GIVEN ENTRIES -

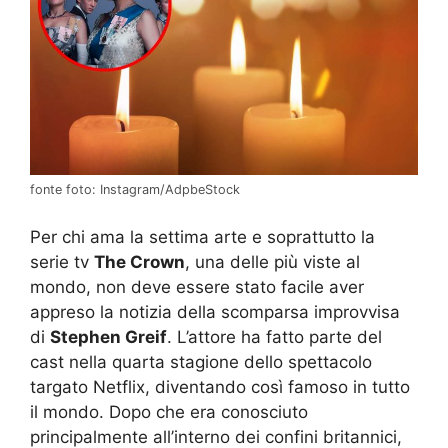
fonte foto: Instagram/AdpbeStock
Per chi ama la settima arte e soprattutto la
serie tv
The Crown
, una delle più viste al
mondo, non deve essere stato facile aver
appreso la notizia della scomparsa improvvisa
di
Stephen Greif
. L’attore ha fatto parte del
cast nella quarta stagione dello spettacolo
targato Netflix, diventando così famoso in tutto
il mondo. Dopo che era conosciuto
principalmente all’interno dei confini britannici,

* * *

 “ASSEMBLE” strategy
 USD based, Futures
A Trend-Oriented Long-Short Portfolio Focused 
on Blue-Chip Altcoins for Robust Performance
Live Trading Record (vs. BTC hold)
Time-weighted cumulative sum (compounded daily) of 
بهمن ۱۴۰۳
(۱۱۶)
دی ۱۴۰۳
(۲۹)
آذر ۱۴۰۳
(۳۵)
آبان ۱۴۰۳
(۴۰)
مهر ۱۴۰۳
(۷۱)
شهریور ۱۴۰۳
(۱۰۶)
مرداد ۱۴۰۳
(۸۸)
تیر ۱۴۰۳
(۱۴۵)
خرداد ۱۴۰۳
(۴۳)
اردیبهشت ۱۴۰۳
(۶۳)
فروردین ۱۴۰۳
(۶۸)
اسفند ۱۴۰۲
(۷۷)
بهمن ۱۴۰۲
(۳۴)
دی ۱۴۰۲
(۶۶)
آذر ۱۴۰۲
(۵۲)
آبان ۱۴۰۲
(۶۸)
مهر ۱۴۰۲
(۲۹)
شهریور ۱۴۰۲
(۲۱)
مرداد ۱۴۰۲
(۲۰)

==

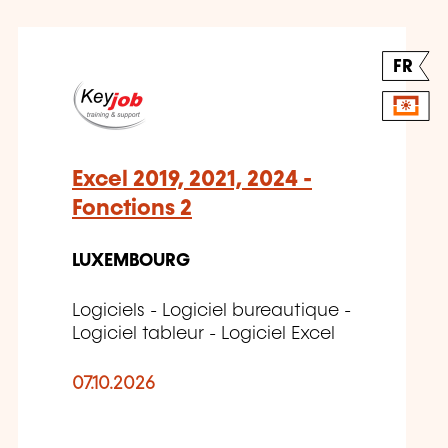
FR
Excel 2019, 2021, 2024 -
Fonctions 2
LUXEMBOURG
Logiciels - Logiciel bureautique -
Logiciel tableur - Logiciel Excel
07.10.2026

EXERCISE DIRECTIONS - Tally how many lines of the material contain the word "Logiciel". The answer must be the number and nothing else.

ANSWER AREA - 2